> [Supplied entries]:
________________________________________
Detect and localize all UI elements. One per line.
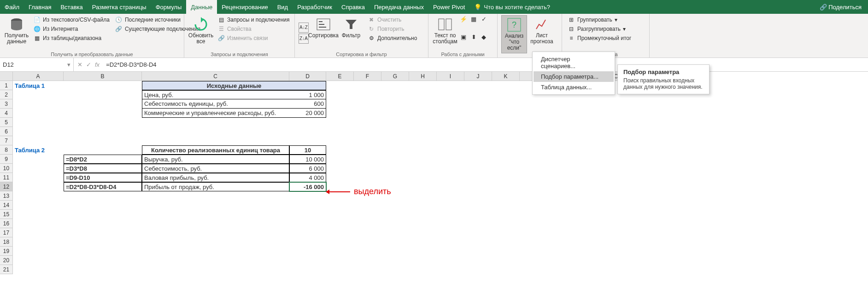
col-header-I[interactable]: I <box>437 72 464 81</box>
cell-C8[interactable]: Количество реализованных единиц товара <box>142 145 289 155</box>
edit-links-button[interactable]: 🔗Изменить связи <box>216 34 270 43</box>
filter-button[interactable]: Фильтр <box>338 15 364 51</box>
chevron-down-icon[interactable]: ▾ <box>67 61 70 68</box>
cell-B9[interactable]: =D8*D2 <box>64 155 142 164</box>
clear-button[interactable]: ✖Очистить <box>366 15 403 24</box>
row-header-14[interactable]: 14 <box>0 201 13 210</box>
row-header-18[interactable]: 18 <box>0 237 13 247</box>
cell-C10[interactable]: Себестоимость, руб. <box>142 164 289 173</box>
col-header-F[interactable]: F <box>354 72 381 81</box>
row-header-6[interactable]: 6 <box>0 127 13 136</box>
remove-duplicates-icon[interactable]: ▦ <box>470 15 477 23</box>
row-header-11[interactable]: 11 <box>0 173 13 182</box>
cell-A8[interactable]: Таблица 2 <box>13 145 64 155</box>
refresh-all-button[interactable]: Обновить все <box>188 15 214 51</box>
select-all-corner[interactable] <box>0 72 13 81</box>
cell-C1[interactable]: Исходные данные <box>142 81 326 90</box>
cell-C4[interactable]: Коммерческие и управленческие расходы, р… <box>142 109 289 118</box>
subtotal-button[interactable]: ≡Промежуточный итог <box>566 34 633 43</box>
tab-file[interactable]: Файл <box>0 0 24 14</box>
cell-A1[interactable]: Таблица 1 <box>13 81 64 90</box>
tab-review[interactable]: Рецензирование <box>217 0 272 14</box>
properties-button[interactable]: ☰Свойства <box>216 24 253 34</box>
row-header-10[interactable]: 10 <box>0 164 13 173</box>
tab-power-pivot[interactable]: Power Pivot <box>428 0 469 14</box>
row-header-9[interactable]: 9 <box>0 155 13 164</box>
tab-page-layout[interactable]: Разметка страницы <box>88 0 151 14</box>
cell-B12[interactable]: =D2*D8-D3*D8-D4 <box>64 182 142 191</box>
cell-D9[interactable]: 10 000 <box>289 155 326 164</box>
cell-D10[interactable]: 6 000 <box>289 164 326 173</box>
tab-view[interactable]: Вид <box>273 0 293 14</box>
cell-C12[interactable]: Прибыль от продаж, руб. <box>142 182 289 191</box>
row-header-8[interactable]: 8 <box>0 145 13 155</box>
tab-formulas[interactable]: Формулы <box>151 0 187 14</box>
from-table-button[interactable]: ▦Из таблицы/диапазона <box>31 34 103 43</box>
tab-help[interactable]: Справка <box>337 0 369 14</box>
share-button[interactable]: 🔗 Поделиться <box>820 4 862 11</box>
advanced-button[interactable]: ⚙Дополнительно <box>366 34 419 43</box>
cell-C9[interactable]: Выручка, руб. <box>142 155 289 164</box>
row-header-7[interactable]: 7 <box>0 136 13 145</box>
tab-developer[interactable]: Разработчик <box>293 0 337 14</box>
col-header-A[interactable]: A <box>13 72 64 81</box>
tab-data-streamer[interactable]: Передача данных <box>369 0 428 14</box>
relationships-icon[interactable]: ⬍ <box>470 34 477 41</box>
flash-fill-icon[interactable]: ⚡ <box>460 15 467 23</box>
tab-home[interactable]: Главная <box>24 0 56 14</box>
reapply-button[interactable]: ↻Повторить <box>366 24 406 34</box>
fx-icon[interactable]: fx <box>95 61 100 68</box>
row-header-2[interactable]: 2 <box>0 90 13 99</box>
enter-icon[interactable]: ✓ <box>86 61 91 68</box>
row-header-21[interactable]: 21 <box>0 265 13 274</box>
cancel-icon[interactable]: ✕ <box>77 61 82 68</box>
scenario-manager-item[interactable]: Диспетчер сценариев... <box>534 54 614 71</box>
row-header-1[interactable]: 1 <box>0 81 13 90</box>
cell-D11[interactable]: 4 000 <box>289 173 326 182</box>
row-header-13[interactable]: 13 <box>0 191 13 201</box>
worksheet-grid[interactable]: ABCDEFGHIJKLMNO 123456789101112131415161… <box>0 72 868 282</box>
data-table-item[interactable]: Таблица данных... <box>534 82 614 92</box>
formula-input[interactable]: =D2*D8-D3*D8-D4 <box>103 61 868 68</box>
data-validation-icon[interactable]: ✓ <box>480 15 487 23</box>
sort-az-icon[interactable]: A↓Z <box>299 23 309 33</box>
row-header-17[interactable]: 17 <box>0 228 13 237</box>
name-box[interactable]: D12 ▾ <box>0 58 74 71</box>
row-header-15[interactable]: 15 <box>0 210 13 219</box>
col-header-E[interactable]: E <box>326 72 354 81</box>
tab-insert[interactable]: Вставка <box>56 0 87 14</box>
cell-D2[interactable]: 1 000 <box>289 90 326 99</box>
goal-seek-item[interactable]: Подбор параметра... <box>534 71 614 82</box>
what-if-analysis-button[interactable]: ? Анализ "что если" <box>501 15 527 53</box>
consolidate-icon[interactable]: ▣ <box>460 34 467 41</box>
col-header-H[interactable]: H <box>409 72 437 81</box>
row-header-3[interactable]: 3 <box>0 99 13 109</box>
cell-D12[interactable]: -16 000 <box>289 182 326 191</box>
data-model-icon[interactable]: ◆ <box>480 34 487 41</box>
sort-button[interactable]: Сортировка <box>311 15 336 51</box>
col-header-C[interactable]: C <box>142 72 289 81</box>
col-header-B[interactable]: B <box>64 72 142 81</box>
cell-C2[interactable]: Цена, руб. <box>142 90 289 99</box>
from-web-button[interactable]: 🌐Из Интернета <box>31 24 80 34</box>
tell-me-search[interactable]: 💡 Что вы хотите сделать? <box>474 4 550 11</box>
cell-C11[interactable]: Валовая прибыль, руб. <box>142 173 289 182</box>
col-header-K[interactable]: K <box>492 72 520 81</box>
cell-B10[interactable]: =D3*D8 <box>64 164 142 173</box>
cell-D8[interactable]: 10 <box>289 145 326 155</box>
cell-B11[interactable]: =D9-D10 <box>64 173 142 182</box>
group-button[interactable]: ⊞Группировать ▾ <box>566 15 619 24</box>
row-header-16[interactable]: 16 <box>0 219 13 228</box>
row-header-12[interactable]: 12 <box>0 182 13 191</box>
row-header-4[interactable]: 4 <box>0 109 13 118</box>
cell-D4[interactable]: 20 000 <box>289 109 326 118</box>
forecast-sheet-button[interactable]: Лист прогноза <box>529 15 555 53</box>
col-header-D[interactable]: D <box>289 72 326 81</box>
ungroup-button[interactable]: ⊟Разгруппировать ▾ <box>566 24 628 34</box>
cell-D3[interactable]: 600 <box>289 99 326 109</box>
row-header-20[interactable]: 20 <box>0 256 13 265</box>
get-data-button[interactable]: Получить данные <box>4 15 29 51</box>
text-to-columns-button[interactable]: Текст по столбцам <box>432 15 458 51</box>
recent-sources-button[interactable]: 🕓Последние источники <box>113 15 182 24</box>
row-header-5[interactable]: 5 <box>0 118 13 127</box>
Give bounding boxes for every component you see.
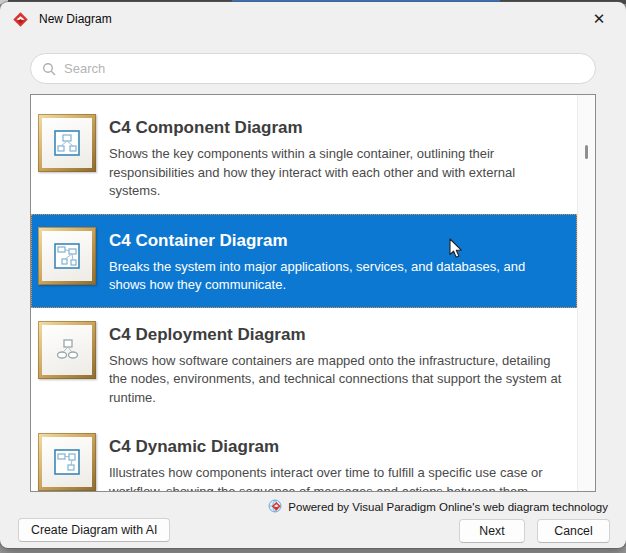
search-icon: [42, 62, 56, 76]
cancel-button[interactable]: Cancel: [537, 519, 610, 543]
item-title: C4 Dynamic Diagram: [109, 434, 569, 460]
powered-by-row: Powered by Visual Paradigm Online's web …: [268, 499, 608, 514]
item-description: Illustrates how components interact over…: [109, 464, 564, 492]
item-title: C4 Container Diagram: [109, 228, 569, 254]
list-item-c4-container[interactable]: C4 Container Diagram Breaks the system i…: [31, 214, 577, 308]
search-bar[interactable]: [30, 53, 596, 84]
list-item-c4-dynamic[interactable]: C4 Dynamic Diagram Illustrates how compo…: [31, 420, 577, 492]
search-input[interactable]: [64, 61, 584, 76]
diagram-template-list: C4 Component Diagram Shows the key compo…: [30, 94, 596, 492]
close-icon[interactable]: ✕: [584, 6, 614, 32]
c4-container-thumbnail-icon: [38, 227, 96, 285]
visual-paradigm-logo-icon: [12, 11, 29, 28]
item-title: C4 Component Diagram: [109, 115, 569, 141]
powered-by-text: Powered by Visual Paradigm Online's web …: [288, 501, 608, 513]
next-button[interactable]: Next: [459, 519, 525, 543]
new-diagram-dialog: New Diagram ✕: [0, 2, 626, 548]
c4-dynamic-thumbnail-icon: [38, 433, 96, 491]
list-item-c4-deployment[interactable]: C4 Deployment Diagram Shows how software…: [31, 308, 577, 421]
item-title: C4 Deployment Diagram: [109, 322, 569, 348]
c4-deployment-thumbnail-icon: [38, 321, 96, 379]
list-item-c4-component[interactable]: C4 Component Diagram Shows the key compo…: [31, 101, 577, 214]
item-description: Breaks the system into major application…: [109, 258, 564, 295]
scrollbar-track[interactable]: [577, 95, 595, 491]
title-bar: New Diagram ✕: [0, 2, 626, 36]
item-description: Shows how software containers are mapped…: [109, 352, 564, 408]
c4-component-thumbnail-icon: [38, 114, 96, 172]
globe-vp-icon: [268, 499, 283, 514]
window-title: New Diagram: [39, 12, 112, 26]
scrollbar-thumb[interactable]: [585, 145, 588, 159]
item-description: Shows the key components within a single…: [109, 145, 564, 201]
create-diagram-with-ai-button[interactable]: Create Diagram with AI: [18, 518, 170, 542]
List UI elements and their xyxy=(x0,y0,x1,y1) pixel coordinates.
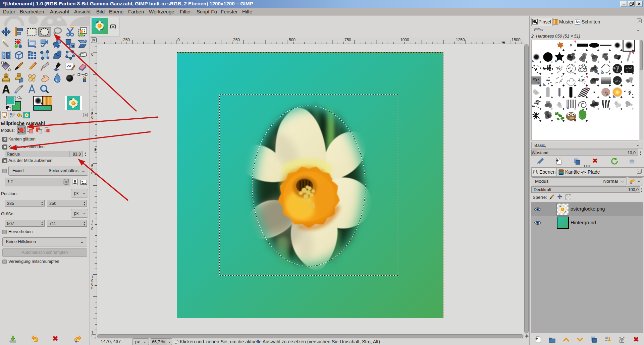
svg-text:1250: 1250 xyxy=(456,38,465,42)
svg-text:-250: -250 xyxy=(122,38,130,42)
svg-text:500: 500 xyxy=(289,38,296,42)
svg-text:1: 1 xyxy=(91,331,93,334)
svg-text:0: 0 xyxy=(91,171,93,175)
svg-text:0: 0 xyxy=(91,115,93,119)
svg-text:250: 250 xyxy=(233,38,240,42)
svg-text:0: 0 xyxy=(177,38,180,42)
svg-text:1000: 1000 xyxy=(400,38,409,42)
svg-text:1500: 1500 xyxy=(512,38,521,42)
svg-text:0: 0 xyxy=(91,286,93,290)
svg-text:0: 0 xyxy=(91,227,93,231)
svg-text:750: 750 xyxy=(344,38,351,42)
svg-text:0: 0 xyxy=(91,52,93,56)
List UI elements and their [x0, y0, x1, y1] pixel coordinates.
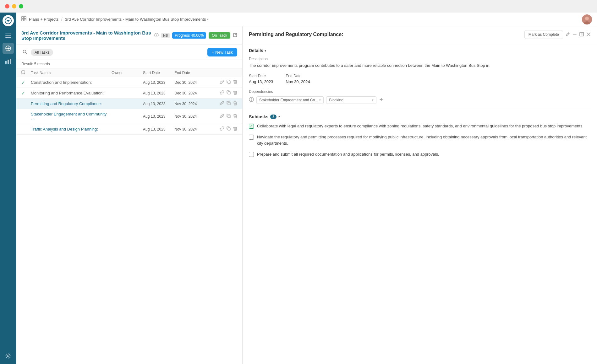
________________________________________
> [Work request]:
Please output the lines of the records above from the one with "List UI elements and their xyxy=(x0,y0,x1,y1)" through the last, exactly as they appear and with both ends included; skip any pictures and add nothing.

> [Answer to this problem]:
List UI elements and their xyxy=(x0,y0,x1,y1) pixel coordinates.
svg-text:1250: 1250 xyxy=(456,38,465,42)
svg-text:-250: -250 xyxy=(122,38,130,42)
svg-text:500: 500 xyxy=(289,38,296,42)
svg-text:1: 1 xyxy=(91,331,93,334)
svg-text:0: 0 xyxy=(91,171,93,175)
svg-text:0: 0 xyxy=(91,115,93,119)
svg-text:250: 250 xyxy=(233,38,240,42)
svg-text:0: 0 xyxy=(177,38,180,42)
svg-text:1000: 1000 xyxy=(400,38,409,42)
svg-text:1500: 1500 xyxy=(512,38,521,42)
svg-text:0: 0 xyxy=(91,286,93,290)
svg-text:0: 0 xyxy=(91,227,93,231)
svg-text:750: 750 xyxy=(344,38,351,42)
svg-text:0: 0 xyxy=(91,52,93,56)
List UI elements and their [x0, y0, x1, y1] pixel coordinates.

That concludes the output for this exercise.